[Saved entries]

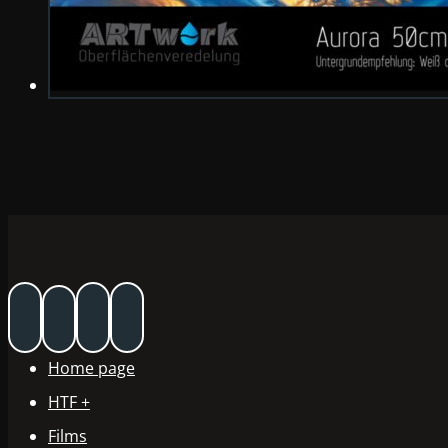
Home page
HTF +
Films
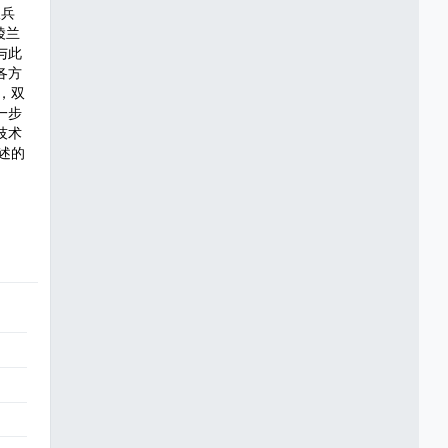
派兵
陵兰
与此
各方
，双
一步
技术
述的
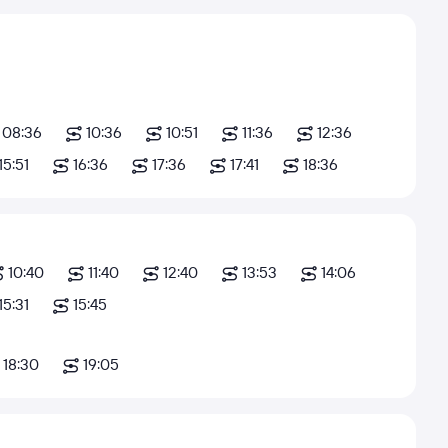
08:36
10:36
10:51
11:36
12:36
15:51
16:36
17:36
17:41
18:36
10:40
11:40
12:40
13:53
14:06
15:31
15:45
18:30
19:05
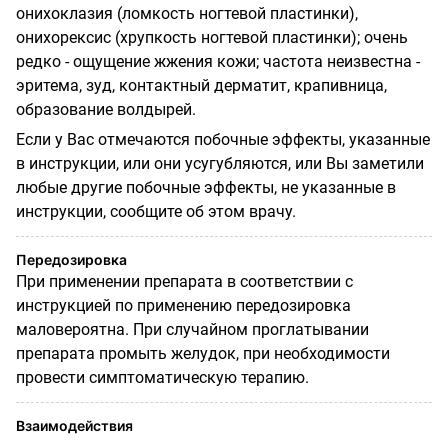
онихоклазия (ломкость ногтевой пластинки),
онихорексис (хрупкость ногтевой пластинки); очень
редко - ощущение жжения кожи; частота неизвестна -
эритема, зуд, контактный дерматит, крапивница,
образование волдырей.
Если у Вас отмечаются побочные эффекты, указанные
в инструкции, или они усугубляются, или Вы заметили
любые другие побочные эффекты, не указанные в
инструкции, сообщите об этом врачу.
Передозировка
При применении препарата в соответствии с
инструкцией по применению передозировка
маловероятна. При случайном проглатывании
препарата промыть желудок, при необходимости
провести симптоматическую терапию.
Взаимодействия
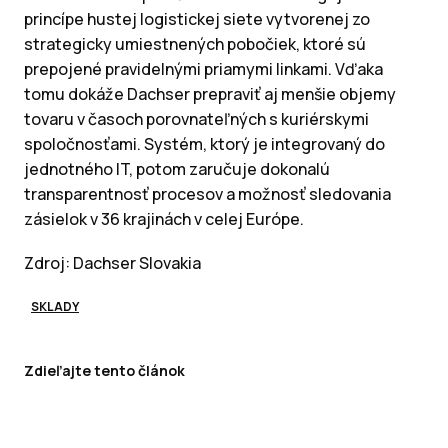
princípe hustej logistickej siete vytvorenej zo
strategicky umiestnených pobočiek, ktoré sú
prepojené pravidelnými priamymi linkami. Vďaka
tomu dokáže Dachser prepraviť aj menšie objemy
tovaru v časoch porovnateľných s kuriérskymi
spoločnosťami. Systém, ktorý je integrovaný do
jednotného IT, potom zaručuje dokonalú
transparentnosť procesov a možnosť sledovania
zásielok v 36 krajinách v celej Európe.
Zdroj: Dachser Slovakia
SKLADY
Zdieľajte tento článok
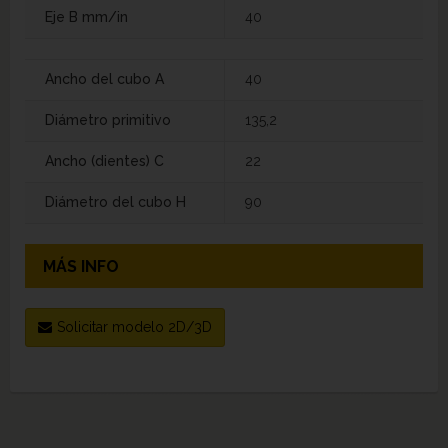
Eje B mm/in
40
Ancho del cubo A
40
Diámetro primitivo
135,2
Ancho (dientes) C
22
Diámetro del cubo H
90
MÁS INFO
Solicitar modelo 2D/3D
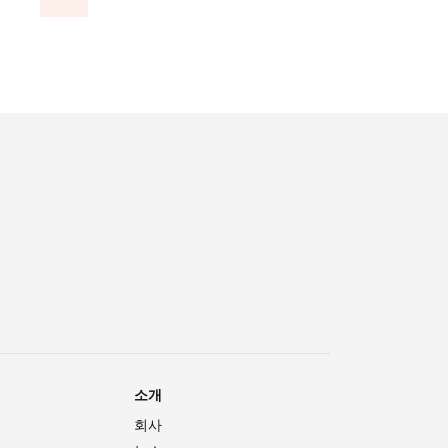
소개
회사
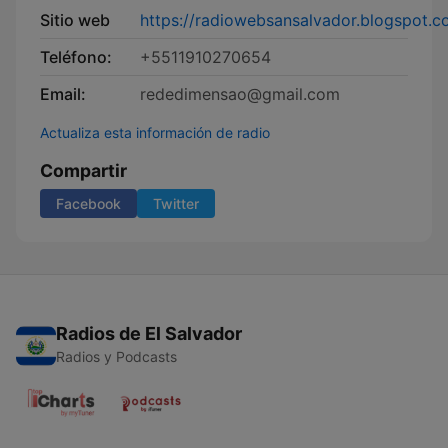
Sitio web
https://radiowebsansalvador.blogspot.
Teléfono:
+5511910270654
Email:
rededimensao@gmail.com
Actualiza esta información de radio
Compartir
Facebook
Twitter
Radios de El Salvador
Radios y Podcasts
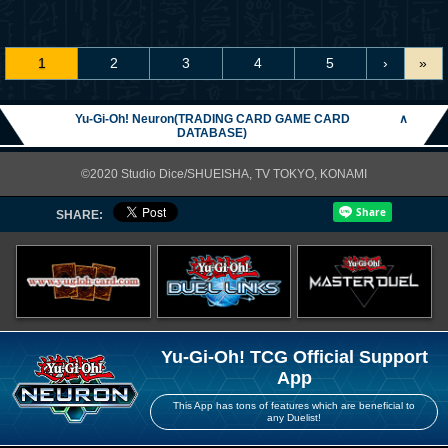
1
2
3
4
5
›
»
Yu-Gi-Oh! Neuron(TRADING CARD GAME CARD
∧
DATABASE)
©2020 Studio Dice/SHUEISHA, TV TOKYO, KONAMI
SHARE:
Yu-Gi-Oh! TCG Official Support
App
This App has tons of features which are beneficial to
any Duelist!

WHAT IS BEING ASKED → The answer must be an exact reproduction of the records, with every picture left out.

EXERCISE RESULT →
Home page
HTF +
Films
派兵
陵兰
与此
各方
，双
一步
技术
述的
08:36
10:36
10:51
11:36
12:36
15:51
16:36
17:36
17:41
18:36
10:40
11:40
12:40
13:53
14:06
15:31
15:45
18:30
19:05
онихоклазия (ломкость ногтевой пластинки),
онихорексис (хрупкость ногтевой пластинки); очень
редко - ощущение жжения кожи; частота неизвестна -
эритема, зуд, контактный дерматит, крапивница,
образование волдырей.
Если у Вас отмечаются побочные эффекты, указанные
в инструкции, или они усугубляются, или Вы заметили
любые другие побочные эффекты, не указанные в
инструкции, сообщите об этом врачу.
Передозировка
При применении препарата в соответствии с
инструкцией по применению передозировка
маловероятна. При случайном проглатывании
препарата промыть желудок, при необходимости
провести симптоматическую терапию.
Взаимодействия
princípe hustej logistickej siete vytvorenej zo
strategicky umiestnených pobočiek, ktoré sú
prepojené pravidelnými priamymi linkami. Vďaka
tomu dokáže Dachser prepraviť aj menšie objemy
tovaru v časoch porovnateľných s kuriérskymi
spoločnosťami. Systém, ktorý je integrovaný do
jednotného IT, potom zaručuje dokonalú
transparentnosť procesov a možnosť sledovania
zásielok v 36 krajinách v celej Európe.
Zdroj: Dachser Slovakia
SKLADY
Zdieľajte tento článok
Eje B mm/in
40
Ancho del cubo A
40
Diámetro primitivo
135,2
Ancho (dientes) C
22
Diámetro del cubo H
90
MÁS INFO
Solicitar modelo 2D/3D
소개
회사
Sitio web
https://radiowebsansalvador.blogspot.
Teléfono:
+5511910270654
Email:
rededimensao@gmail.com
Actualiza esta información de radio
Compartir
Facebook
Twitter
Radios de El Salvador
Radios y Podcasts
1
2
3
4
5
›
»
Yu-Gi-Oh! Neuron(TRADING CARD GAME CARD
∧
DATABASE)
©2020 Studio Dice/SHUEISHA, TV TOKYO, KONAMI
SHARE:
Yu-Gi-Oh! TCG Official Support
App
This App has tons of features which are beneficial to
any Duelist!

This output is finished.